I am an alignment researcher and I read LW and AF occasionally. I tend to focus more on reading academic papers, not the alignment blogosphere. I read LW and AF mostly to find links to academic papers I might otherwise overlook, and for the occasional long-from analysis blogpost that the writer(s) put several months in to write. I am not a rationalist.
What I am seeing on LW is that numerically, many of the AI posts are from from newcomers to the alignment field, or from people who are just thinking about getting in. This is perfectly is fine, because they need some place to post and potentially get their questions answered. I do not think that the cause of alignment would be improved by moving all of these AI newcomer posts out of LW and onto AF,
So if there is a concern that high-quality long-form rationalist content is being drowned out by all the AI talk, I suggest you create an AF-like sub-forum dedicated to rationalist thought.
The AF versions of posts are primarily meant to be a thing you can link to professionally without having to explain the context of a lot of weird, not-obviously-related topics that show up on LessWrong.
From were I am standing, professionally speaking, AF has plenty of way-to-weird AI alignment content on it. Any policy maker or card-carrying AI/ML researcher browsing AF will quickly conclude that it is a place where posters can venture far outside of their political or main stream science Overton windows, without ever being shouted down or even frowned upon by the rest of the posters. It is also the most up-voted and commented-on posts that are often the least inside any Overton window. This is just a thing that has grown historically, there is definitely beauty and value in it, and it is definitely is too late to change now. Too late also given that that EY has now gone full prophet-of-doom.
What I am hearing is that some alignment newcomers who have spent a few months doing original research, and writing a paper on it, have trouble getting their post on their results promoted from LW to AF. This is a de-motivator which I feel limits the growth of the field, so I would not mind if the moderators of this site start using (and advertising that they are using) an automatic rule where, if it is clear that the post publishes alignment research results that took moths of honest effort to produce, any author request to promote it to AF will be almost automatically granted, no matter what the moderators think about the quality of the work inside.
Too late also given that that EY has now gone full prophet-of-doom.
I absolutely agree, at least here, and I’m not a fan of this. I think a large part of the problem is dubious assumptions combined with dubious solutions.
One good example is the FOOM assumption, which has much higher probability mass in MIRI than they should. The probability of FOOM is more like 3% in the first AI than 60-90%.
Second, their solutions are not really what is necessary here. In my view, interpretability and making sure that deceptive aligned models never arise is of paramount importance. Crucially, this will look far more empirical than past work.
That doesn’t mean we will make it, but it does mean we can probably deal with the problem.
First some background on me, then some thoughts.
I am an alignment researcher and I read LW and AF occasionally. I tend to focus more on reading academic papers, not the alignment blogosphere. I read LW and AF mostly to find links to academic papers I might otherwise overlook, and for the occasional long-from analysis blogpost that the writer(s) put several months in to write. I am not a rationalist.
What I am seeing on LW is that numerically, many of the AI posts are from from newcomers to the alignment field, or from people who are just thinking about getting in. This is perfectly is fine, because they need some place to post and potentially get their questions answered. I do not think that the cause of alignment would be improved by moving all of these AI newcomer posts out of LW and onto AF,
So if there is a concern that high-quality long-form rationalist content is being drowned out by all the AI talk, I suggest you create an AF-like sub-forum dedicated to rationalist thought.

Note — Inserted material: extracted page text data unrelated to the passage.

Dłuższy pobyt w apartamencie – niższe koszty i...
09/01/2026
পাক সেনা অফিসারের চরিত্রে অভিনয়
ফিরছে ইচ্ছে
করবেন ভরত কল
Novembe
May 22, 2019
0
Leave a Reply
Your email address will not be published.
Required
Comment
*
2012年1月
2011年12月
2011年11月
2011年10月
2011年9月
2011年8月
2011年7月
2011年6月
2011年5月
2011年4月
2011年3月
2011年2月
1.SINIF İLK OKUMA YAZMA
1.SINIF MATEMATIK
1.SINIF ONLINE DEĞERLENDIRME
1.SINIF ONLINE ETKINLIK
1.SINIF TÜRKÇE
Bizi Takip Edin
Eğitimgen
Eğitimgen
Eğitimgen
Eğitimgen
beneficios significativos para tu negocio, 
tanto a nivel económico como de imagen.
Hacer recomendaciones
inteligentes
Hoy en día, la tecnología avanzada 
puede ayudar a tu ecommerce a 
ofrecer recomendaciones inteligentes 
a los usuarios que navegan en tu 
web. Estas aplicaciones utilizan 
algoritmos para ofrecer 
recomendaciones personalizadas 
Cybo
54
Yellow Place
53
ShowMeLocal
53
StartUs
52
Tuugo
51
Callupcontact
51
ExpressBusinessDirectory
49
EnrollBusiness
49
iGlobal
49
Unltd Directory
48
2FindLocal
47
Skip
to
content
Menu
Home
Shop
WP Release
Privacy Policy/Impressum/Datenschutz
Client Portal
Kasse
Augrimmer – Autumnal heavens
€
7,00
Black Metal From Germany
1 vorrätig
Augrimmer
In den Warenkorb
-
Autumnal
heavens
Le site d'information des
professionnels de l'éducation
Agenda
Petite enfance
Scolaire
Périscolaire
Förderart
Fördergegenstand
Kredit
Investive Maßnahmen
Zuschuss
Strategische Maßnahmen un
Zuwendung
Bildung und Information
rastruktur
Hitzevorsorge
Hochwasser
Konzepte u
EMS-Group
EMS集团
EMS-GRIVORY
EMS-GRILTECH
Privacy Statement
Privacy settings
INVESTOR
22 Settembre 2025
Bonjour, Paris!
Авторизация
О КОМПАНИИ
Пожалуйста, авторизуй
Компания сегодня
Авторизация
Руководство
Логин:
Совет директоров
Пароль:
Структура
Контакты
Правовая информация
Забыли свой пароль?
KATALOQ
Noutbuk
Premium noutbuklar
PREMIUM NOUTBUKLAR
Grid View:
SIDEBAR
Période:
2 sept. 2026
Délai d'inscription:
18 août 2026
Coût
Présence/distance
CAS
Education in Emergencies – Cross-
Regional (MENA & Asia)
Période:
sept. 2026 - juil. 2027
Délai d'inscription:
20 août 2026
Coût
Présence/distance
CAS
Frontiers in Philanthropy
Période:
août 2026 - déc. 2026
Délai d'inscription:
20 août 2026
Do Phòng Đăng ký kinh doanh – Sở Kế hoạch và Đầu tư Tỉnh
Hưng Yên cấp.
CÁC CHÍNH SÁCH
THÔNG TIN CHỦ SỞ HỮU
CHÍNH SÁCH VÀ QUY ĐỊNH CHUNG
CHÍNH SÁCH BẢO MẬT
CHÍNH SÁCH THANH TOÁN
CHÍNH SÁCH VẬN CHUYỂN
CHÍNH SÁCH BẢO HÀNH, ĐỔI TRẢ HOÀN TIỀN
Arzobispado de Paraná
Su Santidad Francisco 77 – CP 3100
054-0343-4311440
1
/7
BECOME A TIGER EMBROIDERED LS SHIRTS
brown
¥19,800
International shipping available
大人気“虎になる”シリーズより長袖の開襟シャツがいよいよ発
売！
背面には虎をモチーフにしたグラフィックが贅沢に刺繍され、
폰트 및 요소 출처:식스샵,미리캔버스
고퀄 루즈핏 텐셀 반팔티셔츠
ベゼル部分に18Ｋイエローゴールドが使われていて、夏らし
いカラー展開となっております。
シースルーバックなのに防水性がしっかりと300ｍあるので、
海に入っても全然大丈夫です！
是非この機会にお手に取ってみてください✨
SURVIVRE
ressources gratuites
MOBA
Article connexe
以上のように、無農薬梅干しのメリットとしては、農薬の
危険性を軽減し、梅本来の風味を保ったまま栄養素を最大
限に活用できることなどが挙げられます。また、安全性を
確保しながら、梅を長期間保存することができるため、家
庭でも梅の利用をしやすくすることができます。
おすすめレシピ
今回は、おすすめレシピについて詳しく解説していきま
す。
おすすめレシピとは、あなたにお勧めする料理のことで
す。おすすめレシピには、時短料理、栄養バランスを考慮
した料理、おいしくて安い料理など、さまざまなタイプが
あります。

From were I am standing, professionally speaking, AF has plenty of way-to-weird AI alignment content on it. Any policy maker or card-carrying AI/ML researcher browsing AF will quickly conclude that it is a place where posters can venture far outside of their political or main stream science Overton windows, without ever being shouted down or even frowned upon by the rest of the posters. It is also the most up-voted and commented-on posts that are often the least inside any Overton window. This is just a thing that has grown historically, there is definitely beauty and value in it, and it is definitely is too late to change now. Too late also given that that EY has now gone full prophet-of-doom.
What I am hearing is that some alignment newcomers who have spent a few months doing original research, and writing a paper on it, have trouble getting their post on their results promoted from LW to AF. This is a de-motivator which I feel limits the growth of the field, so I would not mind if the moderators of this site start using (and advertising that they are using) an automatic rule where, if it is clear that the post publishes alignment research results that took moths of honest effort to produce, any author request to promote it to AF will be almost automatically granted, no matter what the moderators think about the quality of the work inside.
I absolutely agree, at least here, and I’m not a fan of this. I think a large part of the problem is dubious assumptions combined with dubious solutions.
One good example is the FOOM assumption, which has much higher probability mass in MIRI than they should. The probability of FOOM is more like 3% in the first AI than 60-90%.
Second, their solutions are not really what is necessary here. In my view, interpretability and making sure that deceptive aligned models never arise is of paramount importance. Crucially, this will look far more empirical than past work.
That doesn’t mean we will make it, but it does mean we can probably deal with the problem.